___ Data for processing

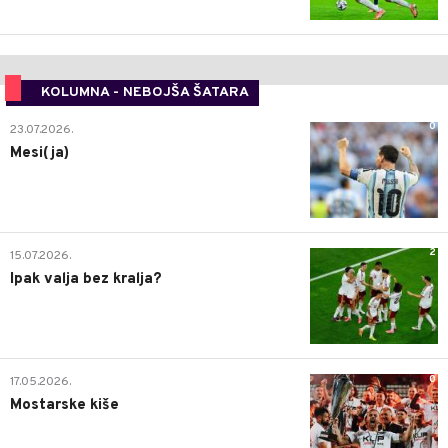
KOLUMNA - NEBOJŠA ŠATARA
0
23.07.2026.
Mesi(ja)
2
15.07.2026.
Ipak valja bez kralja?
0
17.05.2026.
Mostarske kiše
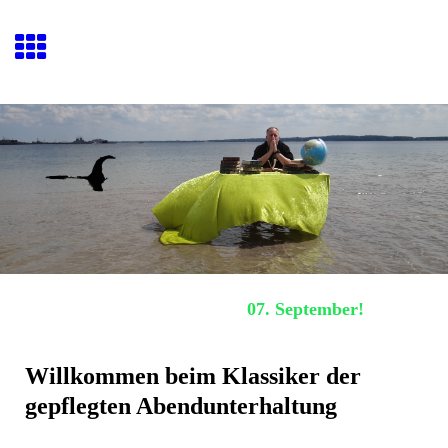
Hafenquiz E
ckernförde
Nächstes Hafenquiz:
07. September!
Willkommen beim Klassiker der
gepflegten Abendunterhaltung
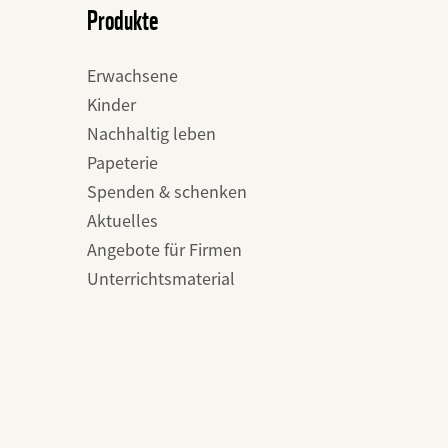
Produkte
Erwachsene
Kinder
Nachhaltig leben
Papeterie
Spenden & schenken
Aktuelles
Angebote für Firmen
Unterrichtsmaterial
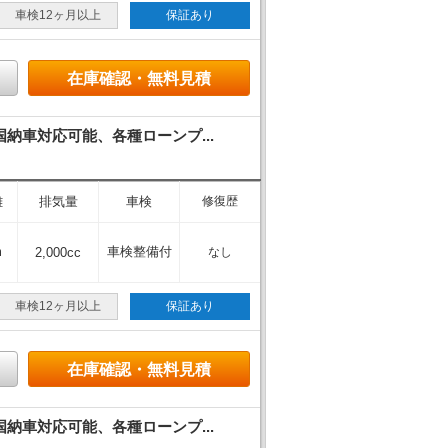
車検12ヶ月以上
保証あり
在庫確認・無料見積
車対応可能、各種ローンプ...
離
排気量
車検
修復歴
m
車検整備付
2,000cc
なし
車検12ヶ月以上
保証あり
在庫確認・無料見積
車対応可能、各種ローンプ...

______
___ Data for processing

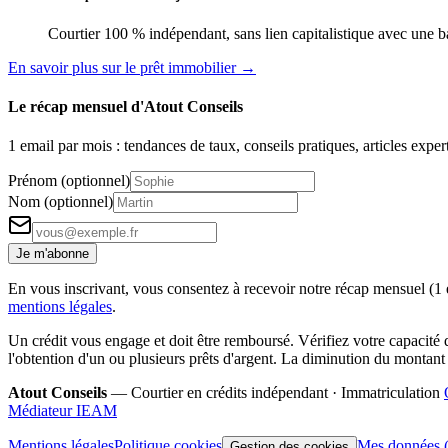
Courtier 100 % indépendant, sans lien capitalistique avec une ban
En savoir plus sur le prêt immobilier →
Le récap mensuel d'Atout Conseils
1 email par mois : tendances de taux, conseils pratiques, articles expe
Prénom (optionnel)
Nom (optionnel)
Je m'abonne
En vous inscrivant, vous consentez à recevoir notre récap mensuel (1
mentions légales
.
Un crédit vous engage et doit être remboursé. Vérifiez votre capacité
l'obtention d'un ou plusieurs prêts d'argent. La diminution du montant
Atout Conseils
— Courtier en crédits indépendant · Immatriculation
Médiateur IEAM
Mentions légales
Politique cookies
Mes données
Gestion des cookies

______

Exercise objective: Taking the entries above, print exactly the lines starting at the line with "Le récap mensuel d'Atout Conseils" and ending at the line with "Mes données", both included.

Exercise output:
Le récap mensuel d'Atout Conseils
1 email par mois : tendances de taux, conseils pratiques, articles expe
Prénom (optionnel)
Nom (optionnel)
Je m'abonne
En vous inscrivant, vous consentez à recevoir notre récap mensuel (1
mentions légales
.
Un crédit vous engage et doit être remboursé. Vérifiez votre capacité
l'obtention d'un ou plusieurs prêts d'argent. La diminution du montant
Atout Conseils
— Courtier en crédits indépendant · Immatriculation
Médiateur IEAM
Mentions légales
Politique cookies
Mes données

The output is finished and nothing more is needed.